(Input data begins)
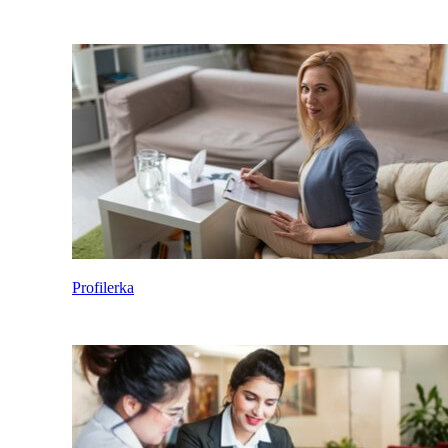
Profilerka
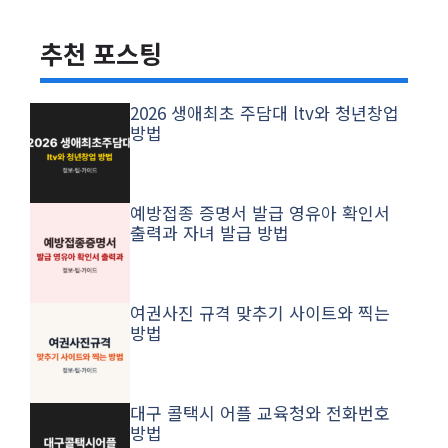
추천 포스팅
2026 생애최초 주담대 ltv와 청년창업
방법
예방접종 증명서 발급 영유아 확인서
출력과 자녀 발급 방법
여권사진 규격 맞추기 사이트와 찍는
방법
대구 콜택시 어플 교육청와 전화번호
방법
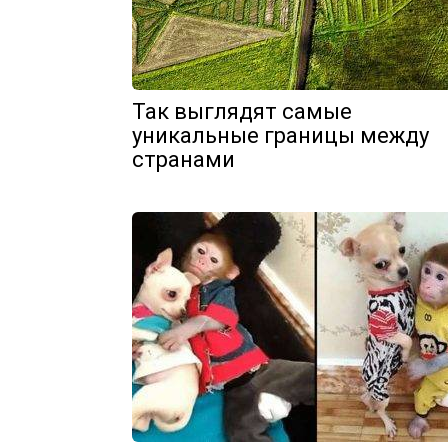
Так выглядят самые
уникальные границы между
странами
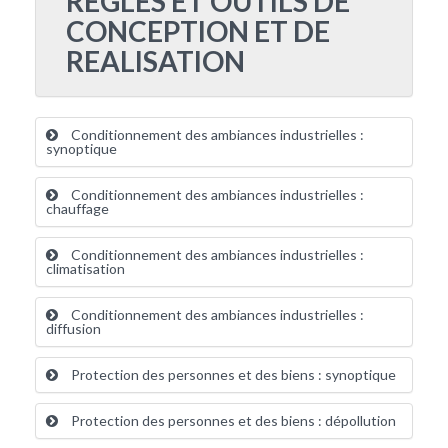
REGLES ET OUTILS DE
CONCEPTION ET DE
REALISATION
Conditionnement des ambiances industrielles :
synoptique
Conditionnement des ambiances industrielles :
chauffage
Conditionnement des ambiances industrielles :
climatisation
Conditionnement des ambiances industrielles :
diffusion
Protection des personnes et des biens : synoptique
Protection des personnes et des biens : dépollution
(Input data ends)
** Exercise description **
Starting at the line containing "уникальные границы между" and stopping at the line containing "climatisation", output every line above exactly, both ends included, with pictures omitted.

** Solution to this exercise **
уникальные границы между
странами
REGLES ET OUTILS DE
CONCEPTION ET DE
REALISATION
Conditionnement des ambiances industrielles :
synoptique
Conditionnement des ambiances industrielles :
chauffage
Conditionnement des ambiances industrielles :
climatisation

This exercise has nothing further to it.